そうねぇ、この可憐な感じが好きなんだよね。
じゃあ、母の日はカーネーションじゃなく紫陽花にする?
※
ふっと、あさひは目が覚めた。
視線の先は天守の天井。
昨晩も隣で眠る信長に愛された場所。
頬には涙が伝っていた。
『目が覚めたのか?』
「あ、はい。大丈夫です。」
『泣いているのか?』
「…懐かしい夢を見ました。」
『夢?』
「…母の、夢でした。」
『…そうか。 会いたいか。』
「えっ。…会いたくないと言えば嘘になります。
でも、私は信長様と…」
添い遂げるためにここに来たから、と言おうとした矢先、信長はあさひの口を塞いだ。
『俺は、貴様しか要らぬ。返すことはできぬ。』
「はい。わかっています。」
『母の分まで愛し幸せにすると誓う。』
「はい。」
『眠れ。抱き締めていてやる。』
「はい。
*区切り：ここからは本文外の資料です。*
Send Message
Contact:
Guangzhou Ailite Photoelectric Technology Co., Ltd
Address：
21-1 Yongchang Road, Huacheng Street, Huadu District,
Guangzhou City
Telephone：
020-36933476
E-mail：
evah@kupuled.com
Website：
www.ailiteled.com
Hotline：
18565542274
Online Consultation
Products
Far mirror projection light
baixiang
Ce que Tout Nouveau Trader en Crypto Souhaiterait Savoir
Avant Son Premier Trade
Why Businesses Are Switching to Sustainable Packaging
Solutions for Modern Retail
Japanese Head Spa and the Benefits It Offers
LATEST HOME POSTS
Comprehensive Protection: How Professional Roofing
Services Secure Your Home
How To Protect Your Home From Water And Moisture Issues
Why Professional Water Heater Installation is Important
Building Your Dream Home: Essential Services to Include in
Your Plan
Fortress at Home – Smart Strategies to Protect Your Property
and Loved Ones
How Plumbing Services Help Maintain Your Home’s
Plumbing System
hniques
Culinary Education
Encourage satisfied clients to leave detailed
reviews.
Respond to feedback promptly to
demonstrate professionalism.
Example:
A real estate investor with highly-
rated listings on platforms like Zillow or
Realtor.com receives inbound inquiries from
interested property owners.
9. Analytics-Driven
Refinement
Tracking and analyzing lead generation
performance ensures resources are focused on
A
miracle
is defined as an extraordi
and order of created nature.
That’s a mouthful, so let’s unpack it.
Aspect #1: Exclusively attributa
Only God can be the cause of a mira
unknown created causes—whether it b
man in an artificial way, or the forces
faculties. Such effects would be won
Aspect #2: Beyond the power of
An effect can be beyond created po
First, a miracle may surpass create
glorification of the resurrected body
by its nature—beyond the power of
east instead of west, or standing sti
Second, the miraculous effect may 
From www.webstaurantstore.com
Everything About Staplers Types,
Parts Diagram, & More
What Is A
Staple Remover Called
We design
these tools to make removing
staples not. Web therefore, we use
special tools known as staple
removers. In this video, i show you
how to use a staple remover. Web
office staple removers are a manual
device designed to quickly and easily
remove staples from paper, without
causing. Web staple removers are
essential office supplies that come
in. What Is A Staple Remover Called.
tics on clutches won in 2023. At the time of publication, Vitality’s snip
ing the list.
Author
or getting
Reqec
」
目を瞑るあさひの目尻から、また一筋涙が頬をつたうのを信長は確認し、あさひの頬に口付けをした。
※
あさひ、今日は雨みたいよ!
朝のニュースでやってたわ!
ちゃんと傘もった?
…お母さん?
? なに? どうしたの?
お母さん!私、私、帰ってきたの?
帰ってきた? 何言ってるのよ?
昨日も今朝も普通に一緒にいたでしょ?
なに? 疲れてるの?風邪?
じゃあ、夢だったの?
だって私、信長様と…!
信長?…、夢でも見たんじゃない?
早く帰ってきて休みなさい。
ほら、時間無いわよ!
あ、うん。いってきます…
って、わぁ、すごい雨!
だから言ったじゃない!
ほら、傘!
…なんだかわらかないけど、疲れてるのよ。
気をつけて。晩御飯作って待ってるから。
待ってるから。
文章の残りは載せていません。